Today the Church honors the memory of St. Ambrose, Bishop of Milan, born in Trier in 340 A.D. He was yet a catechumen, in 374, when he was nominated Bishop by popular acclamation, and so ordained deacon, priest and bishop in quick succession – talk about a fast-track formation program! Unusually, his feast on December 7 is not the date of his death (as is the common practice) but of his episcopal consecration.
It was outside Ambrose’s cathedral that a searching young man from North Africa sat, listening to his homilies and, more importantly, listening to “the sweet chants” emanating from those sacred precincts. Years later, that young man would tell God that it was “your singing Church” that brought him into Catholic communion. That man was none other than Augustine of Hippo. In his Confessions, Augustine is quite specific:
How many tears I shed during the performance of Thy hymns and chants, keenly affected by the notes of Thy melodious Church! My ears drank up those sounds, and they distilled into my heart as sacred truths, and overflowed thence again in pious emotion, and gushed forth into tears, and I was happy in them. (Book 14)
In 1832, the future St. John Henry Cardinal Newman, while still a young Anglican clergyman, would write extensively about Primitive Christianity, devoting more than thirty-five pages to Ambrose. Years later, the Catholic Newman would acclaim the exquisite Gothic Cathedral of Milan the most beautiful church in the world. In a letter of 1846, Newman wrote the following:
I have said not a word about that overpowering place, the Duomo. It has moved me more than St.

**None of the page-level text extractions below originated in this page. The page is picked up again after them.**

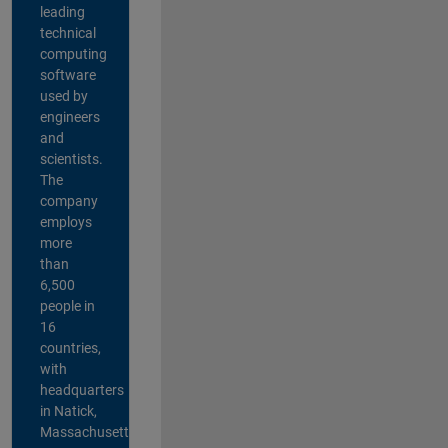
leading
technical
computing
software
used by
engineers
and
scientists.
The
company
employs
more
than
6,500
people in
16
countries,
with
headquarters
in Natick,
Massachusetts,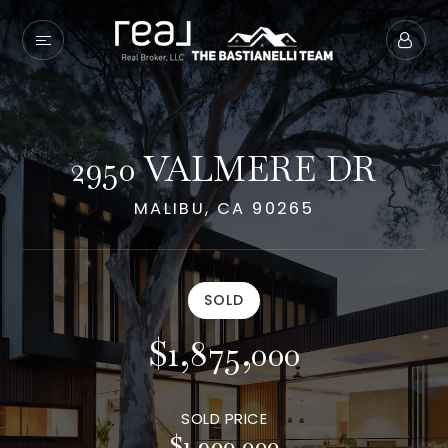
2950 VALMERE DR
MALIBU, CA 90265
SOLD
$1,875,000
SOLD PRICE
$1,900,000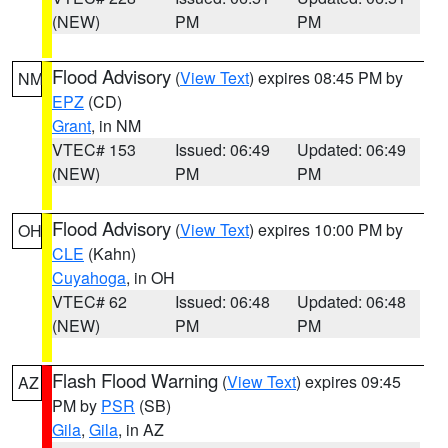
(NEW)
PM
PM
Flood Advisory
(
View Text
) expires 08:45 PM by
NM
EPZ
(CD)
Grant
, in NM
VTEC# 153
Issued: 06:49
Updated: 06:49
(NEW)
PM
PM
Flood Advisory
(
View Text
) expires 10:00 PM by
OH
CLE
(Kahn)
Cuyahoga
, in OH
VTEC# 62
Issued: 06:48
Updated: 06:48
(NEW)
PM
PM
Flash Flood Warning
(
View Text
) expires 09:45
AZ
PM by
PSR
(SB)
Gila
,
Gila
, in AZ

Peter’s did—but then I studiously abstained from all services &c. when I was at Rome,1 and now of course I have gone wherever they were going on and have entered into them. And, as I have said for months past that I never knew what worship was, as an objective fact, till I entered the Catholic Church, and was partaker in its offices of devotion, so now I say the same on the view of its cathedral assemblages. I have expressed myself so badly that I doubt if you will understand me, but a Catholic Cathedral is a sort of world, every one going about his own business, but that business a religious one; groups of worshippers, and solitary ones—kneeling, standing—some at shrines, some at altars—hearing Mass and communicating, currents of worshippers intercepting and passing by each other—altar after altar lit up for worship, like stars in the firmament—or the bell giving notice of what is going on in parts you do not see, and all the while the canons in the choir going through matins and lauds, and at the end of it the incense rolling up from the high altar, and all this in one of the most wonderful buildings in the world and every day—lastly, all of this without any show or effort—but what everyone is used to—everyone at his own work, and leaving everyone else to his.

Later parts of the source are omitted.